By floating the idea of “culminating” rather than “accepting” the nomination in Boston in late July, Monsieur Kerry does the greater service to the republic by exposing the limits, so called, on campaign finance as a burlesque rivaled only by professional wrestling. Everyone knew the campaign-finance law enacted by a righteous Congress, signed by a pious George W. Bush and validated by a reverent Supreme Court, was a holy sham. What lawyers can join together, other lawyers can put asunder. Lawyers connive to take care of each other first, as anyone who has watched trial judges at work readily understands.
When the Democrats set the late-July date for their convention, a month earlier than the Republican assembly in New York, they did it to get $75 million in matching funds a month earlier than George W. will get his. They didn’t anticipate how easy it was going to be to raise hate money to pummel the president. Now Monsieur Kerry wants to take that extra month to continue raising money and collect his matching funds afterward. If it works, this will be a flip-flop of Olympian standards, worth $75 million. Who can blame him for trying?
Certainly not Bill and Hillary. The publicity surrounding the flip and the flop will fit perfectly with the publicity surrounding the mother of all book tours for the introduction of the Clinton memoir. Bill Clinton will suck every ounce of oxygen out of every Democratic gathering, leaving Monsieur Kerry, who wouldn’t get any attention by late summer if Teresa takes him campaigning on a leash, to choke, flop and gasp like a mackerel thrown up on the dock. (Can anyone hear a mackerel gasp if no one is there to watch?)

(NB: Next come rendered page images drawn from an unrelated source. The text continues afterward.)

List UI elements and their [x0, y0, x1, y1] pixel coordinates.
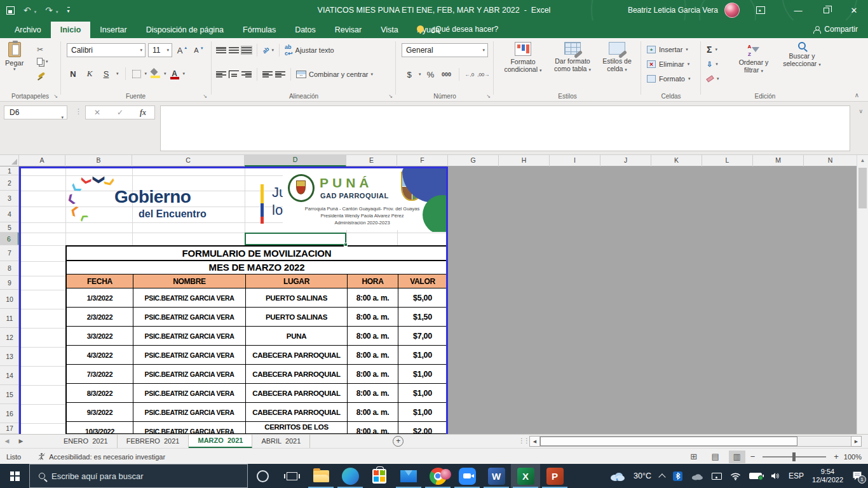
scroll-up-icon[interactable]: ▲ [857, 155, 868, 166]
cell[interactable]: $1,00 [398, 345, 447, 364]
battery-icon[interactable] [749, 473, 762, 479]
cell[interactable]: 2/3/2022 [67, 307, 133, 326]
font-color-icon[interactable]: A [170, 69, 179, 79]
cell[interactable]: 4/3/2022 [67, 345, 133, 364]
header-cell[interactable]: FECHA [67, 274, 133, 288]
form-subtitle[interactable]: MES DE MARZO 2022 [67, 261, 447, 274]
scroll-right-icon[interactable]: ▶ [851, 436, 862, 447]
dialog-launcher-icon[interactable]: ↘ [203, 93, 207, 99]
cut-button[interactable]: ✂ [37, 43, 48, 55]
header-cell[interactable]: HORA [347, 274, 398, 288]
row-header[interactable]: 8 [0, 261, 19, 276]
column-header[interactable]: H [499, 155, 550, 166]
column-header[interactable]: M [753, 155, 804, 166]
fill-color-icon[interactable] [151, 69, 160, 78]
select-all-corner[interactable] [0, 155, 19, 166]
cell[interactable]: PSIC.BEATRIZ GARCIA VERA [133, 364, 245, 383]
cancel-entry-icon[interactable]: ✕ [94, 108, 100, 117]
cell[interactable]: 8/3/2022 [67, 383, 133, 402]
chrome-button[interactable] [423, 464, 452, 488]
cell[interactable]: PSIC.BEATRIZ GARCIA VERA [133, 402, 245, 421]
header-cell[interactable]: VALOR [398, 274, 447, 288]
close-button[interactable]: ✕ [840, 0, 868, 20]
tab-vista[interactable]: Vista [371, 22, 408, 38]
cell[interactable]: PUERTO SALINAS [245, 288, 347, 307]
tab-insertar[interactable]: Insertar [90, 22, 136, 38]
form-title[interactable]: FORMULARIO DE MOVILIZACION [67, 247, 447, 261]
cell[interactable]: 8:00 a. m. [347, 345, 398, 364]
cell[interactable]: CABECERA PARROQUIAL [245, 383, 347, 402]
row-header[interactable]: 2 [0, 175, 19, 191]
align-bottom-button[interactable] [241, 46, 252, 54]
dialog-launcher-icon[interactable]: ↘ [388, 93, 393, 99]
align-top-button[interactable] [216, 46, 226, 54]
zoom-slider-thumb[interactable] [792, 452, 796, 461]
row-header[interactable]: 10 [0, 290, 19, 309]
find-select-button[interactable]: Buscar y seleccionar ▾ [776, 42, 827, 69]
row-header[interactable]: 9 [0, 276, 19, 290]
tab-disposicion[interactable]: Disposición de página [137, 22, 233, 38]
copy-button[interactable]: ▾ [37, 55, 48, 67]
cell[interactable]: $1,50 [398, 307, 447, 326]
header-cell[interactable]: NOMBRE [133, 274, 245, 288]
vertical-scroll-thumb[interactable] [858, 168, 867, 208]
decrease-font-button[interactable]: A▼ [193, 43, 205, 57]
weather-icon[interactable] [610, 471, 625, 481]
cell[interactable]: $5,00 [398, 288, 447, 307]
row-header[interactable]: 4 [0, 207, 19, 222]
delete-cells-button[interactable]: ✕ Eliminar▾ [647, 58, 689, 71]
increase-indent-button[interactable] [275, 71, 285, 78]
row-header[interactable]: 17 [0, 423, 19, 434]
decrease-decimal-button[interactable]: ,00→ [477, 72, 489, 78]
horizontal-scroll-thumb[interactable] [540, 437, 797, 446]
cell[interactable]: PSIC.BEATRIZ GARCIA VERA [133, 345, 245, 364]
cell[interactable]: $1,00 [398, 402, 447, 421]
percent-format-button[interactable]: % [424, 67, 437, 81]
accessibility-status[interactable]: Accesibilidad: es necesario investigar [37, 452, 165, 461]
confirm-entry-icon[interactable]: ✓ [117, 108, 123, 117]
paste-button[interactable]: Pegar ▾ [5, 42, 24, 72]
row-header[interactable]: 16 [0, 404, 19, 423]
cell[interactable]: 1/3/2022 [67, 288, 133, 307]
vertical-scrollbar[interactable]: ▲ [857, 155, 868, 434]
tab-scrollbar-divider[interactable]: ⋮⋮ [519, 437, 529, 444]
format-cells-button[interactable]: Formato▾ [647, 72, 690, 85]
zoom-slider[interactable] [763, 456, 826, 458]
tab-archivo[interactable]: Archivo [5, 22, 51, 38]
collapse-ribbon-icon[interactable]: ∧ [855, 92, 859, 98]
orientation-icon[interactable]: ab [261, 46, 270, 55]
underline-dropdown-icon[interactable]: ▾ [116, 71, 119, 76]
tab-formulas[interactable]: Fórmulas [233, 22, 285, 38]
dialog-launcher-icon[interactable]: ↘ [486, 93, 491, 99]
bold-button[interactable]: N [67, 67, 79, 81]
cell[interactable]: PSIC.BEATRIZ GARCIA VERA [133, 288, 245, 307]
row-header[interactable]: 3 [0, 191, 19, 207]
sheet-tab-enero[interactable]: ENERO 2021 [55, 435, 118, 448]
row-header[interactable]: 1 [0, 166, 19, 175]
column-header[interactable]: C [132, 155, 245, 166]
connect-display-icon[interactable] [712, 473, 722, 480]
temperature[interactable]: 30°C [634, 471, 651, 480]
expand-formula-bar-icon[interactable]: ∨ [858, 108, 863, 114]
page-break-view-button[interactable]: ▥ [729, 451, 745, 463]
cell[interactable]: PSIC.BEATRIZ GARCIA VERA [133, 307, 245, 326]
font-size-select[interactable]: 11▾ [148, 43, 172, 57]
conditional-formatting-button[interactable]: Formato condicional ▾ [498, 42, 548, 74]
row-header[interactable]: 5 [0, 222, 19, 233]
cell[interactable]: CABECERA PARROQUIAL [245, 364, 347, 383]
currency-format-button[interactable]: $ [403, 67, 416, 81]
cell[interactable]: $1,00 [398, 364, 447, 383]
word-button[interactable]: W [482, 464, 511, 488]
currency-dropdown-icon[interactable]: ▾ [419, 72, 421, 77]
formula-input[interactable] [160, 105, 850, 151]
column-header[interactable]: K [651, 155, 702, 166]
action-center-button[interactable]: 1 [851, 471, 863, 481]
cell[interactable]: CABECERA PARROQUIAL [245, 345, 347, 364]
column-header[interactable]: A [19, 155, 65, 166]
edge-button[interactable] [336, 464, 365, 488]
task-view-button[interactable] [277, 464, 306, 488]
merge-dropdown-icon[interactable]: ▾ [371, 72, 374, 77]
taskbar-clock[interactable]: 9:54 12/4/2022 [812, 468, 843, 484]
cell[interactable]: 8:00 a. m. [347, 383, 398, 402]
cell[interactable]: 8:00 a. m. [347, 421, 398, 433]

Bill Clinton will be performing in the second ring of the circus, just as the forlorn pursuit of John McCain will be winding down in the first ring. But like Ringling Bros. and Barnum & Bailey, every party circus has three rings, and there, just off the entrance to the third ring stands a slight, blonde figure in spangled tights, knees trembling and bosom heaving, waiting for the ringmaster’s introduction. An expectant hush falls across a crowd eager for the ultimate thrill, and the bandmaster signals the first bright, brash notes of … “Happy Days Are Here Again.”
Wesley Pruden is editor in chief of The Times.